Problem to solve: Below this line are records; transcribe exactly the lines between the one holding "khách, hay không" and the one holding "jerzy borowczak", inclusive, and omit the pictures.

Records:
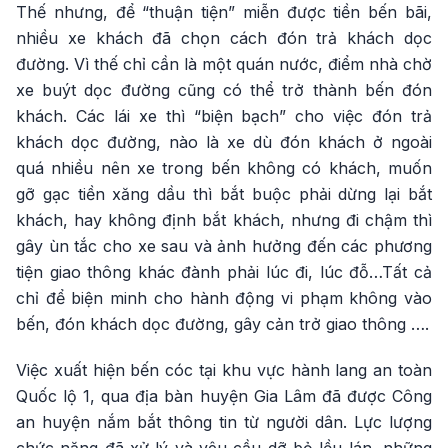
Thế nhưng, để “thuận tiện” miễn được tiền bến bãi,
nhiều xe khách đã chọn cách đón trả khách dọc
đường. Vì thế chỉ cần là một quán nước, điểm nhà chờ
xe buýt dọc đường cũng có thể trở thành bến đón
khách. Các lái xe thì “biện bạch” cho việc đón trả
khách dọc đường, nào là xe dù đón khách ở ngoài
quá nhiều nên xe trong bến không có khách, muốn
gỡ gạc tiền xăng dầu thì bắt buộc phải dừng lại bắt
khách, hay không định bắt khách, nhưng đi chậm thì
gây ùn tắc cho xe sau và ảnh hưởng đến các phương
tiện giao thông khác đành phải lúc đi, lúc đỗ…Tất cả
chỉ để biện minh cho hành động vi phạm không vào
bến, đón khách dọc đường, gây cản trở giao thông ….
Việc xuất hiện bến cóc tại khu vực hành lang an toàn
Quốc lộ 1, qua địa bàn huyện Gia Lâm đã được Công
an huyện nắm bắt thông tin từ người dân. Lực lượng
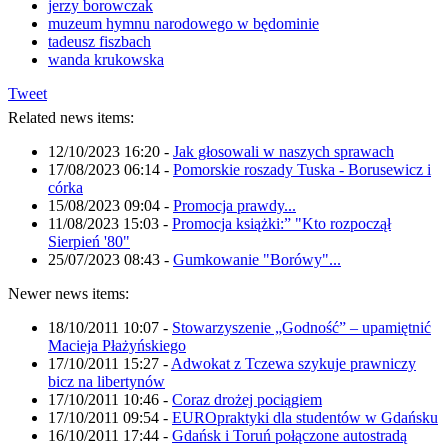
jerzy borowczak
muzeum hymnu narodowego w będominie
tadeusz fiszbach
wanda krukowska
Tweet
Related news items:
12/10/2023 16:20
-
Jak głosowali w naszych sprawach
17/08/2023 06:14
-
Pomorskie roszady Tuska - Borusewicz i
córka
15/08/2023 09:04
-
Promocja prawdy...
11/08/2023 15:03
-
Promocja książki:” "Kto rozpoczął
Sierpień '80"
25/07/2023 08:43
-
Gumkowanie "Borówy"...
Newer news items:
18/10/2011 10:07
-
Stowarzyszenie „Godność” – upamiętnić
Macieja Płażyńskiego
17/10/2011 15:27
-
Adwokat z Tczewa szykuje prawniczy
bicz na libertynów
17/10/2011 10:46
-
Coraz drożej pociągiem
17/10/2011 09:54
-
EUROpraktyki dla studentów w Gdańsku
16/10/2011 17:44
-
Gdańsk i Toruń połączone autostradą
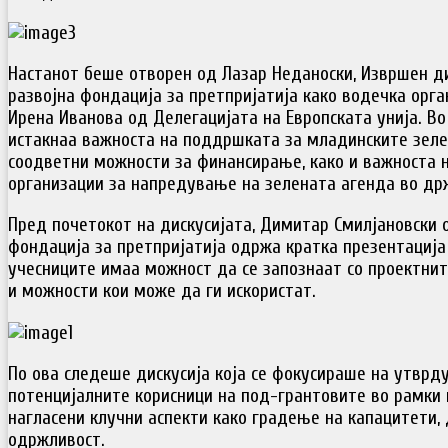
Настанот беше отворен од Лазар Неданоски, Извршен д
развојна фондација за претпријатија како водечка орга
Ирена Иванова од Делегацијата на Европската унија. Во
истакнаа важноста на поддршката за младинските зеле
соодветни можности за финансирање, како и важноста 
организации за напредување на зелената агенда во др
Пред почетокот на дискусијата, Димитар Смилјановски 
фондација за претпријатија одржа кратка презентација 
учесниците имаа можност да се запознаат со проектнит
и можности кои може да ги искористат.
По ова следеше дискусија која се фокусираше на утврд
потенцијалните корисници на под-грантовите во рамки 
нагласени клучни аспекти како градење на капацитети, 
одржливост.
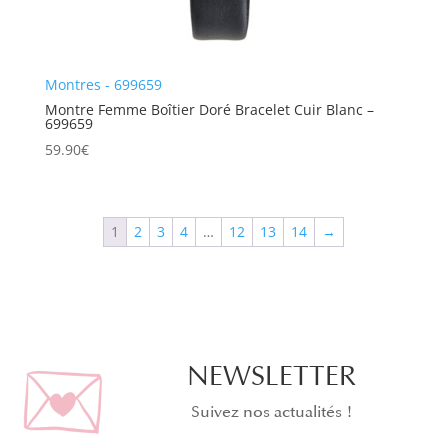
Montres - 699659
Montre Femme Boîtier Doré Bracelet Cuir Blanc –
699659
59.90
€
1
2
3
4
…
12
13
14
→
NEWSLETTER
Suivez nos actualités !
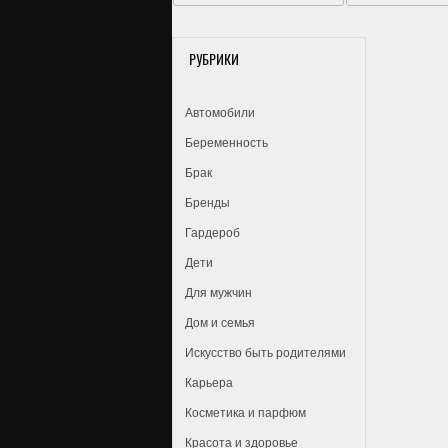
РУБРИКИ
Автомобили
Беременность
Брак
Бренды
Гардероб
Дети
Для мужчин
Дом и семья
Искусство быть родителями
Карьера
Косметика и парфюм
Красота и здоровье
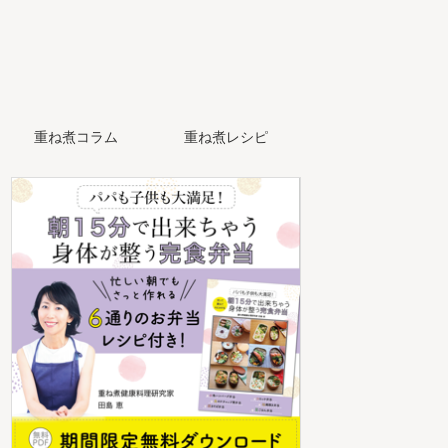
重ね煮コラム
重ね煮レシピ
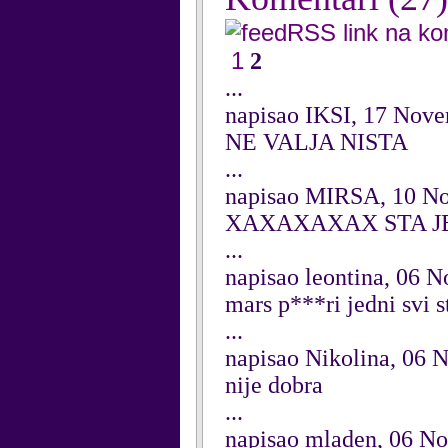
RSS link na k
1
2
...
napisao IKSI, 17 Nov
NE VALJA NISTA
...
napisao MIRSA, 10 N
XAXAXAXAX STA JE
...
napisao leontina, 06 
mars p***ri jedni svi s
...
napisao Nikolina, 06
nije dobra
...
napisao mladen, 06 N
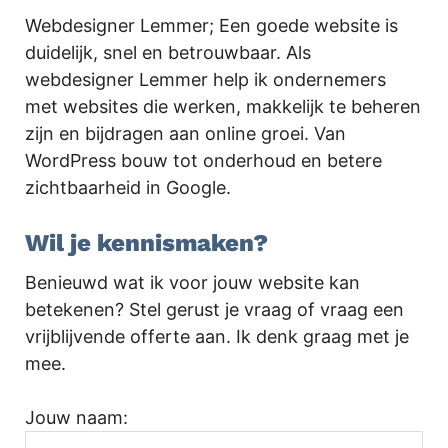
Webdesigner Lemmer; Een goede website is
duidelijk, snel en betrouwbaar. Als
webdesigner Lemmer help ik ondernemers
met websites die werken, makkelijk te beheren
zijn en bijdragen aan online groei. Van
WordPress bouw tot onderhoud en betere
zichtbaarheid in Google.
Wil je kennismaken?
Benieuwd wat ik voor jouw website kan
betekenen? Stel gerust je vraag of vraag een
vrijblijvende offerte aan. Ik denk graag met je
mee.
Jouw naam:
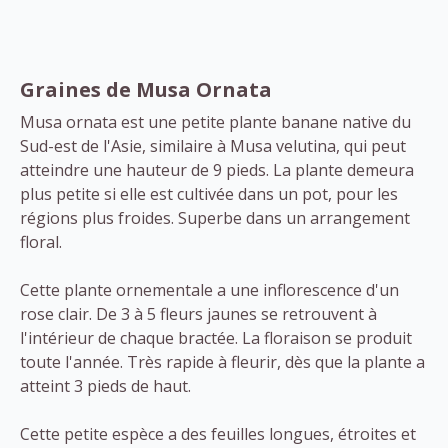
Graines de Musa Ornata
Musa ornata est une petite plante banane native du
Sud-est de l'Asie, similaire à Musa velutina, qui peut
atteindre une hauteur de 9 pieds. La plante demeura
plus petite si elle est cultivée dans un pot, pour les
régions plus froides. Superbe dans un arrangement
floral.
Cette plante ornementale a une inflorescence d'un
rose clair. De 3 à 5 fleurs jaunes se retrouvent à
l'intérieur de chaque bractée. La floraison se produit
toute l'année. Très rapide à fleurir, dès que la plante a
atteint 3 pieds de haut.
Cette petite espèce a des feuilles longues, étroites et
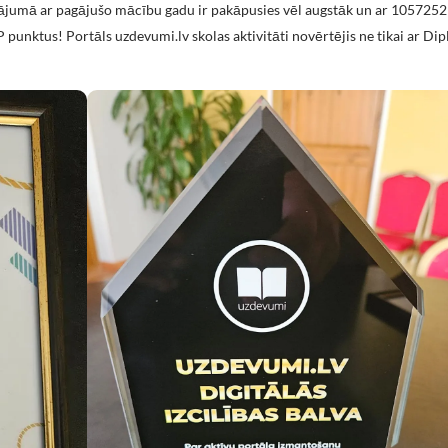
nājumā ar pagājušo mācību gadu ir pakāpusies vēl augstāk un ar 1057252
punktus! Portāls uzdevumi.lv skolas aktivitāti novērtējis ne tikai ar Di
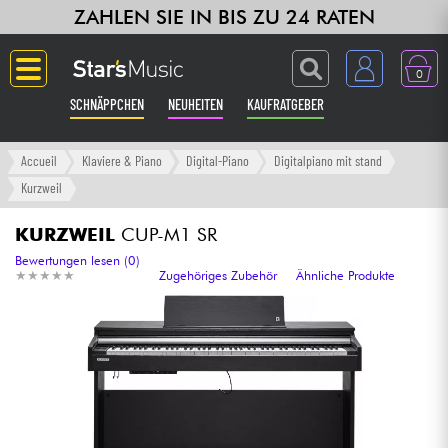
ZAHLEN SIE IN BIS ZU 24 RATEN
0
SCHNÄPPCHEN
NEUHEITEN
KAUFRATGEBER
Langue
Accueil
Klaviere & Piano
Digital-Piano
Digitalpiano mit stand
Kurzweil
Gitarre & Bass
KURZWEIL
CUP-M1 SR
Verstärker & Effekte
Bewertungen lesen (0)
★
★
★
★
★
★
★
★
★
★
Zugehöriges Zubehör
Ähnliche Produkte
Klaviere & Piano
Synths & samplers
Studio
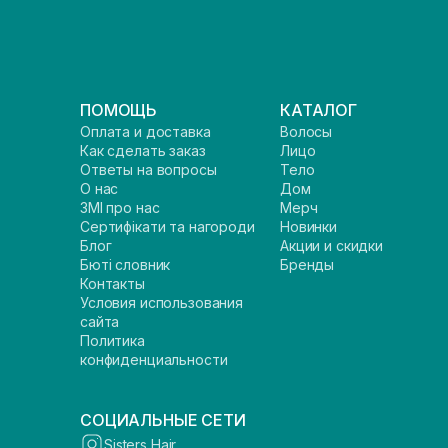
ПОМОЩЬ
КАТАЛОГ
Оплата и доставка
Волосы
Как сделать заказ
Лицо
Ответы на вопросы
Тело
О нас
Дом
ЗМІ про нас
Мерч
Сертифікати та нагороди
Новинки
Блог
Акции и скидки
Бюті словник
Бренды
Контакты
Условия использования
сайта
Политика
конфиденциальности
СОЦИАЛЬНЫЕ СЕТИ
Sisters Hair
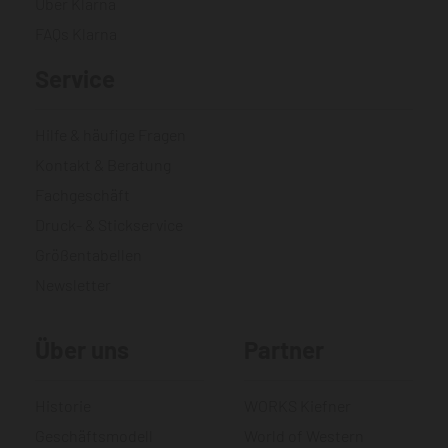
Über Klarna
FAQs Klarna
Service
Hilfe & häufige Fragen
Kontakt & Beratung
Fachgeschäft
Druck- & Stickservice
Größentabellen
Newsletter
Über uns
Partner
Historie
WORKS Kiefner
Geschäftsmodell
World of Western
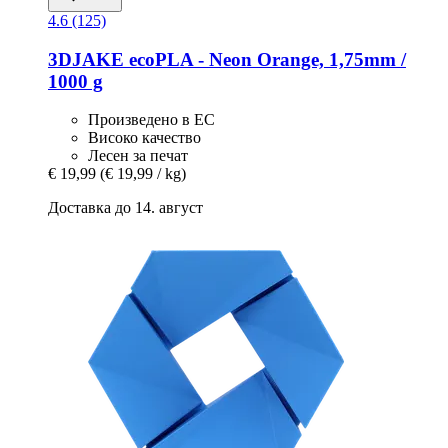
4.6 (125)
3DJAKE
ecoPLA -​ Neon Orange, 1,75mm /
1000 g
Произведено в ЕС
Високо качество
Лесен за печат
€ 19,99
(€ 19,99 / kg)
Доставка до 14. август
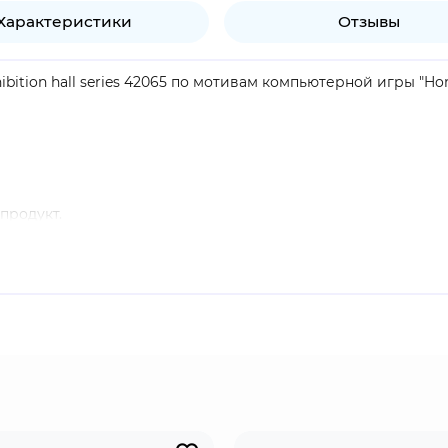
Характеристики
Отзывы
bition hall series 42065 по мотивам компьютерной игры "Honka
продукт.
сдержанный молодой человек, владеющий копьём "Пронзающ
и первопроходца. В бою Дань Хэн следует пути Охоты и исп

The completed task:
khách, hay không định bắt khách, nhưng đi chậm thì
gây ùn tắc cho xe sau và ảnh hưởng đến các phương
tiện giao thông khác đành phải lúc đi, lúc đỗ…Tất cả
chỉ để biện minh cho hành động vi phạm không vào
bến, đón khách dọc đường, gây cản trở giao thông ….
Việc xuất hiện bến cóc tại khu vực hành lang an toàn
Quốc lộ 1, qua địa bàn huyện Gia Lâm đã được Công
an huyện nắm bắt thông tin từ người dân. Lực lượng
jerzy borowczak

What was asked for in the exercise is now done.